Le dialogue entre régulation administrative et contrôle juridictionnel connaît un nouveau souffle. Le mardi 17 mars 2026, une délégation de l’Autorité de Régulation de la Commande Publique (ARCOP), conduite par son Directeur général, le Dr Moustapha DJITTÉ, s’est rendue à la Cour suprême du Sénégal dans le but de relancer et de dynamiser un partenariat jugé essentiel pour la gouvernance des marchés publics.
Cette visite s’inscrit dans une volonté de consolider les synergies entre deux institutions clés du dispositif national. L’ARCOP a en charge la régulation du système de passation des marchés publics et des partenariats public privé, et la Cour suprême est la juridiction de dernier ressort dans ce domaine. L’ objectif partagé est de garantir le respect des procédures, renforcer la transparence et assurer une gestion rigoureuse des ressources publiques.

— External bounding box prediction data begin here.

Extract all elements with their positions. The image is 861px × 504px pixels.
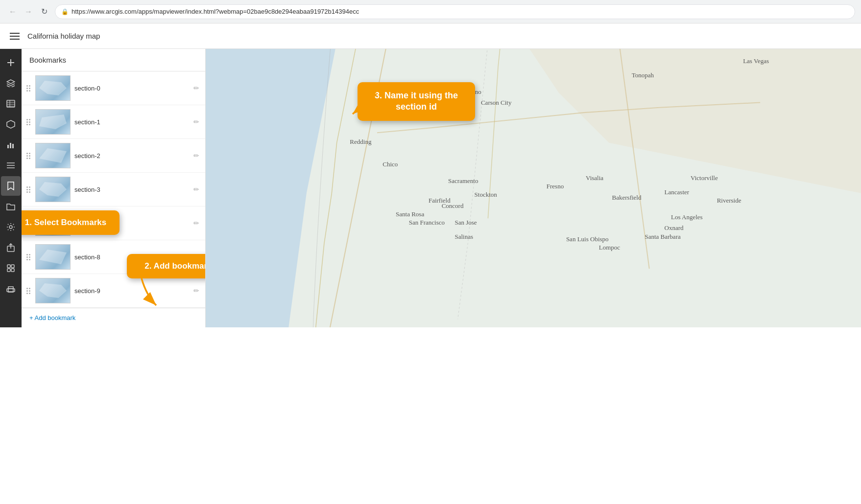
bookmark-item[interactable]: section-7 ✏ [22,206,205,240]
bookmarks-list: section-0 ✏ section-1 ✏ [22,71,205,308]
svg-rect-10 [12,144,14,148]
bookmark-thumbnail [35,75,71,101]
city-label-reno: Reno [468,88,481,96]
city-label-chico: Chico [383,160,398,168]
city-label-riverside: Riverside [717,197,741,205]
sidebar-add-icon[interactable] [1,53,21,72]
drag-handle[interactable] [25,84,31,92]
city-label-sanfrancisco: San Francisco [409,219,445,227]
browser-chrome: ← → ↻ 🔒 https://www.arcgis.com/apps/mapv… [0,0,861,23]
sidebar-settings-icon[interactable] [1,217,21,237]
bookmark-item[interactable]: section-3 ✏ [22,173,205,206]
city-label-sanjose: San Jose [454,219,477,227]
city-label-visalia: Visalia [586,174,603,182]
edit-icon[interactable]: ✏ [191,251,201,263]
svg-rect-16 [7,265,10,268]
edit-icon[interactable]: ✏ [191,217,201,229]
map-background: Tonopah Las Vegas Reno Carson City Reddi… [206,49,861,327]
bookmark-name: section-9 [74,287,188,295]
bookmark-item[interactable]: section-2 ✏ [22,139,205,173]
edit-icon[interactable]: ✏ [191,116,201,128]
bookmark-thumbnail [35,109,71,135]
bookmarks-header: Bookmarks [22,49,205,71]
bookmark-name: section-8 [74,253,188,261]
city-label-santabarbara: Santa Barbara [645,233,680,241]
city-label-losangeles: Los Angeles [671,213,703,221]
bookmark-thumbnail [35,278,71,303]
bookmark-name: section-7 [74,220,188,227]
sidebar-analysis-icon[interactable] [1,115,21,134]
bookmark-item[interactable]: section-8 ✏ [22,240,205,274]
add-bookmark-button[interactable]: + Add bookmark [22,308,205,327]
main-area: Bookmarks section-0 ✏ [0,49,861,327]
bookmark-thumbnail [35,177,71,202]
sidebar [0,49,22,327]
sidebar-print-icon[interactable] [1,279,21,298]
city-label-redding: Redding [350,138,371,146]
svg-point-14 [9,226,12,229]
city-label-carsoncity: Carson City [481,99,511,107]
nav-buttons: ← → ↻ [6,5,51,19]
hamburger-menu[interactable] [8,31,22,42]
sidebar-table-icon[interactable] [1,94,21,114]
city-label-sacramento: Sacramento [448,177,478,185]
bookmark-thumbnail [35,143,71,168]
drag-handle[interactable] [25,185,31,194]
city-label-stockton: Stockton [475,191,497,199]
city-label-lasvegas: Las Vegas [743,57,769,65]
city-label-tonopah: Tonopah [632,71,654,79]
sidebar-bookmarks-icon[interactable] [1,176,21,196]
city-label-santarosa: Santa Rosa [396,210,424,218]
bookmark-thumbnail [35,210,71,236]
city-label-fresno: Fresno [547,183,564,190]
sidebar-layers-icon[interactable] [1,73,21,93]
city-label-concord: Concord [442,202,464,210]
city-label-oxnard: Oxnard [665,224,684,232]
add-bookmark-label: + Add bookmark [29,314,75,321]
svg-marker-7 [7,120,15,128]
edit-icon[interactable]: ✏ [191,285,201,297]
svg-rect-18 [7,269,10,272]
bookmark-item[interactable]: section-1 ✏ [22,105,205,139]
app-wrapper: California holiday map [0,23,861,327]
drag-handle[interactable] [25,219,31,228]
city-label-salinas: Salinas [454,233,473,241]
sidebar-list-icon[interactable] [1,156,21,175]
sidebar-folder-icon[interactable] [1,197,21,216]
edit-icon[interactable]: ✏ [191,150,201,161]
svg-rect-19 [11,269,14,272]
address-bar[interactable]: 🔒 https://www.arcgis.com/apps/mapviewer/… [55,4,855,19]
url-text: https://www.arcgis.com/apps/mapviewer/in… [72,8,359,15]
drag-handle[interactable] [25,152,31,160]
sidebar-share-icon[interactable] [1,238,21,257]
map-area[interactable]: Tonopah Las Vegas Reno Carson City Reddi… [206,49,861,327]
edit-icon[interactable]: ✏ [191,183,201,195]
forward-button[interactable]: → [22,5,35,19]
sidebar-chart-icon[interactable] [1,135,21,155]
lock-icon: 🔒 [61,8,69,15]
bookmarks-panel: Bookmarks section-0 ✏ [22,49,206,327]
top-bar: California holiday map [0,23,861,49]
bookmark-name: section-2 [74,152,188,160]
city-label-lancaster: Lancaster [665,188,690,196]
drag-handle[interactable] [25,287,31,295]
city-label-sanluisobispo: San Luis Obispo [566,235,609,243]
drag-handle[interactable] [25,118,31,126]
map-svg [206,49,861,327]
city-label-victorville: Victorville [691,174,718,182]
bookmark-thumbnail [35,244,71,270]
app-title: California holiday map [27,32,100,40]
edit-icon[interactable]: ✏ [191,82,201,94]
bookmark-name: section-3 [74,186,188,193]
svg-rect-9 [10,143,11,148]
back-button[interactable]: ← [6,5,20,19]
city-label-lompoc: Lompoc [599,244,620,252]
bookmark-item[interactable]: section-9 ✏ [22,274,205,308]
bookmark-item[interactable]: section-0 ✏ [22,71,205,105]
reload-button[interactable]: ↻ [37,5,51,19]
city-label-bakersfield: Bakersfield [612,194,642,202]
bookmark-name: section-0 [74,85,188,92]
sidebar-grid2-icon[interactable] [1,258,21,278]
drag-handle[interactable] [25,253,31,261]
bookmark-name: section-1 [74,118,188,126]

Accueillant la délégation, le Premier président de la Cour suprême, Mahamadou Mansour MBAYE, a salué une initiative qui prolonge une dynamique déjà engagée entre les deux institutions. Il a insisté sur l’intérêt d’un cadre de concertation structuré, permettant d’approfondir la compréhension des enjeux liés à la commande publique et d’améliorer l’articulation entre les décisions administratives et leur contrôle juridictionnel.
Dans un contexte marqué par la complexité croissante des procédures, le Premier président a rappelé que le droit ne saurait, à lui seul, épuiser toutes les situations. D’où la nécessité, selon lui, d’une interprétation éclairée des textes, fondée sur l’analyse et l’adaptation aux réalités. Il a ainsi plaidé pour l’instauration d’un espace d’échanges régulier entre praticiens de la régulation et magistrats, afin de nourrir une jurisprudence plus cohérente et mieux adaptée aux évolutions du secteur.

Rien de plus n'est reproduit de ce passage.